Find how many lines of the entries contain the word "petición", then report that figure alone.

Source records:
%%

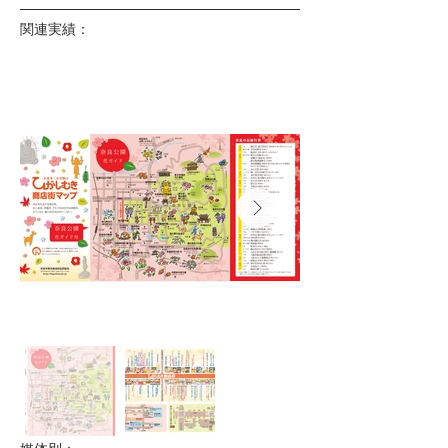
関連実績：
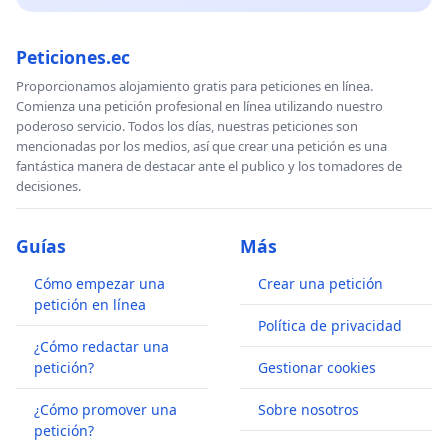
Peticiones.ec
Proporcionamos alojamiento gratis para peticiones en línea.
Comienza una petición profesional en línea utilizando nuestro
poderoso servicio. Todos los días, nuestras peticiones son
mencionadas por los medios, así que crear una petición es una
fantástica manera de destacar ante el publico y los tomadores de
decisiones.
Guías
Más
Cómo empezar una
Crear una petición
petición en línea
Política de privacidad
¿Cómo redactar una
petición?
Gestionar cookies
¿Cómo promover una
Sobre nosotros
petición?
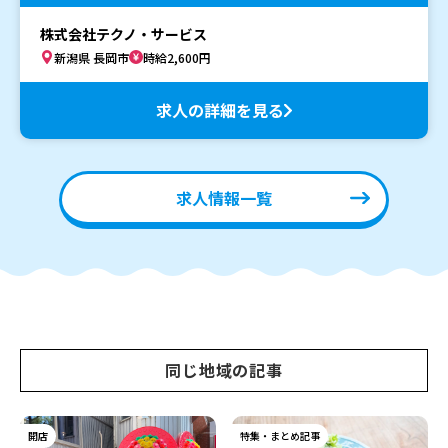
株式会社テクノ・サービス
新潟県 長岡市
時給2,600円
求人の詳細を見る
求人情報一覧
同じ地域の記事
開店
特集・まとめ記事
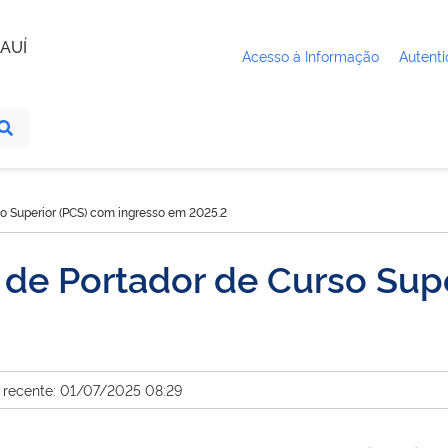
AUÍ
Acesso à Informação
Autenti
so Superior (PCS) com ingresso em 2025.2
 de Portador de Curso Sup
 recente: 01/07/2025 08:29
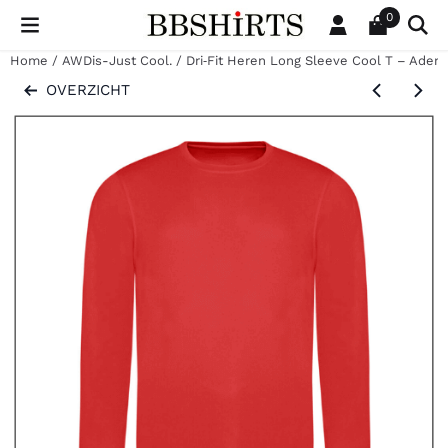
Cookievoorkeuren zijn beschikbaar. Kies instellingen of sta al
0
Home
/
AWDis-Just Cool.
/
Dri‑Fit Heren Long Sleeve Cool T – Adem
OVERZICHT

%%

**Exercise response:** 6